Task description
Start at the line below containing "Baby wipes, adult" and stop at the line containing "to meet the". Repeat every line of that stretch exactly, and nothing outside it.

Records provided
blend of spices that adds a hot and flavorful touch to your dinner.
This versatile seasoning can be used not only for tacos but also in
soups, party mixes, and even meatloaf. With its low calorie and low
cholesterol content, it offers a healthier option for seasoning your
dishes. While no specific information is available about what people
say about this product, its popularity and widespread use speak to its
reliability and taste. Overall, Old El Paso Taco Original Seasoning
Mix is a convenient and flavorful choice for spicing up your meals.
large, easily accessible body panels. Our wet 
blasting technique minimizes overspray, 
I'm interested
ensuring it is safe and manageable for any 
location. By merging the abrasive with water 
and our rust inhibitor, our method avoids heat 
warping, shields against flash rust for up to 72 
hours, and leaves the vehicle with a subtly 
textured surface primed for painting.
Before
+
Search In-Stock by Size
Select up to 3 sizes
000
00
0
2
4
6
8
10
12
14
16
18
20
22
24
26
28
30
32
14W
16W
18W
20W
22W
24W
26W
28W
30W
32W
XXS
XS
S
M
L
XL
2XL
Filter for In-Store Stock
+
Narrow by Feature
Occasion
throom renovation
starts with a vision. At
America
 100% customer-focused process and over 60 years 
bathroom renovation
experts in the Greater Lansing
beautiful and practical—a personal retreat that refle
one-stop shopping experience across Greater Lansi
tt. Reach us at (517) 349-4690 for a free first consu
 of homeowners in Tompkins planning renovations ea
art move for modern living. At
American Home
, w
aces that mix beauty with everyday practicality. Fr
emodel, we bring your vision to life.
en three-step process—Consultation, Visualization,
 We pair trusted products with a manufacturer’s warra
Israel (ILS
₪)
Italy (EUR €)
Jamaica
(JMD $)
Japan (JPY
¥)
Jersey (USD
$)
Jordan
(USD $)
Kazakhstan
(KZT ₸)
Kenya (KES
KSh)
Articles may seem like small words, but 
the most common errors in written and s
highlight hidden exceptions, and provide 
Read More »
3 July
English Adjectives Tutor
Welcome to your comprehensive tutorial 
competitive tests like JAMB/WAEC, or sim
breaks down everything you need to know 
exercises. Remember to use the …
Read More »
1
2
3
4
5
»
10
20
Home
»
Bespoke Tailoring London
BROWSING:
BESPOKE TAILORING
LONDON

...

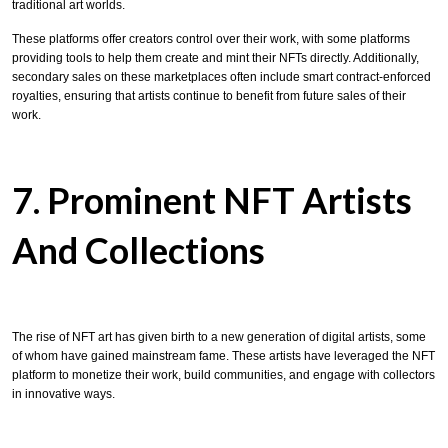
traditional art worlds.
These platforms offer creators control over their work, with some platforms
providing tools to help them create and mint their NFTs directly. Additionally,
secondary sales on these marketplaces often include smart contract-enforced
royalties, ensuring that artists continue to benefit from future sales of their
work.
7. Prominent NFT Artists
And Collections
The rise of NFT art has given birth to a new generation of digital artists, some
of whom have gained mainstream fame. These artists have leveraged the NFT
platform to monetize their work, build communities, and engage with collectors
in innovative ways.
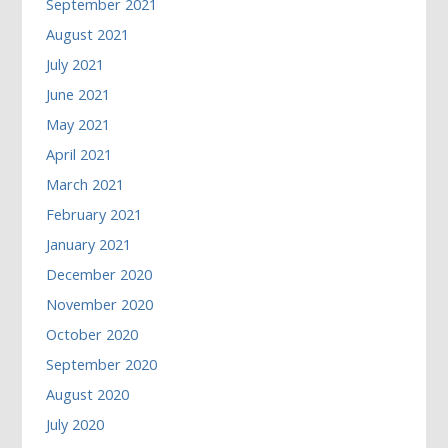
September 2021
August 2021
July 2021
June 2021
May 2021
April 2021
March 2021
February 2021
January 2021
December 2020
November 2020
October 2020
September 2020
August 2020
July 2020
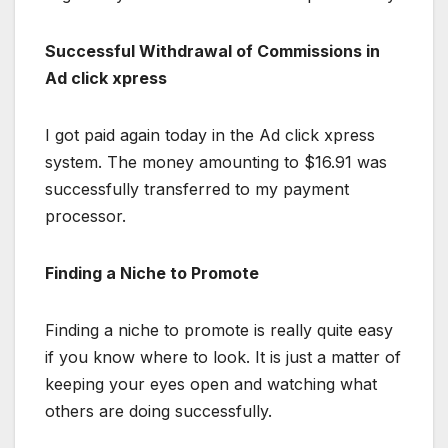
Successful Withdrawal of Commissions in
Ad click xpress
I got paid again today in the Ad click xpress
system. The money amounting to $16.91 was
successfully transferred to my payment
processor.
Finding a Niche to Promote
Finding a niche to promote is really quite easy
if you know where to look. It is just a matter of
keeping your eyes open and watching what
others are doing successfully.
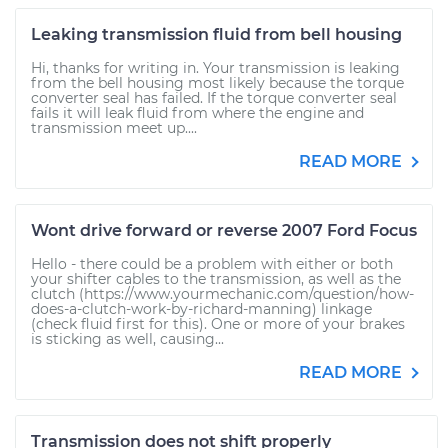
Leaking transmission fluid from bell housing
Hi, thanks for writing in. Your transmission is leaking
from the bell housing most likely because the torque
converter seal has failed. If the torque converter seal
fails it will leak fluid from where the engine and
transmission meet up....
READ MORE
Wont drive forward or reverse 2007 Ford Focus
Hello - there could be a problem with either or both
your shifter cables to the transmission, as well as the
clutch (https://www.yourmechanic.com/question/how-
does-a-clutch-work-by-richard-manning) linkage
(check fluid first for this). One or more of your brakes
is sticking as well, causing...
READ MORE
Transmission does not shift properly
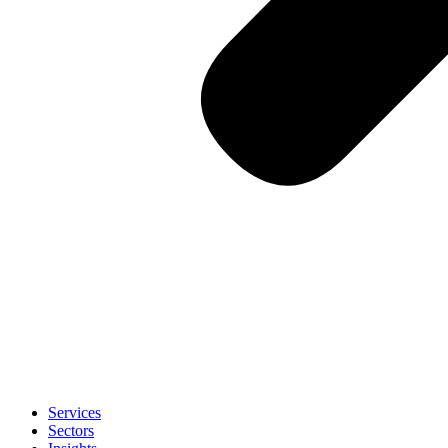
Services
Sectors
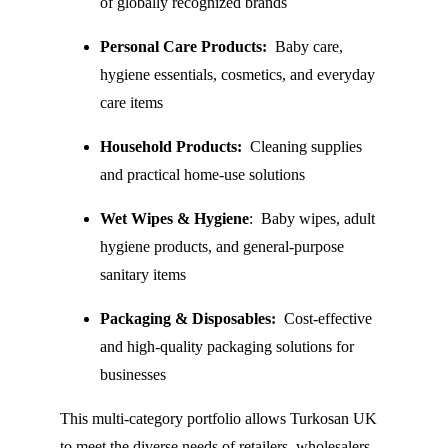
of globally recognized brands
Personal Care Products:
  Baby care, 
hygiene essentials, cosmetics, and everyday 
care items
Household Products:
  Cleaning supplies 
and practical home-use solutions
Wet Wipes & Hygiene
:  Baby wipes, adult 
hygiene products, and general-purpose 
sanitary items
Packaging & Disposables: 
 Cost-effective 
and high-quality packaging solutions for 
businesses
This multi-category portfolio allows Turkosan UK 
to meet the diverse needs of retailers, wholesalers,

Answer to this problem
:  Baby wipes, adult 
hygiene products, and general-purpose 
sanitary items
Packaging & Disposables: 
 Cost-effective 
and high-quality packaging solutions for 
businesses
This multi-category portfolio allows Turkosan UK 
to meet the diverse needs of retailers, wholesalers,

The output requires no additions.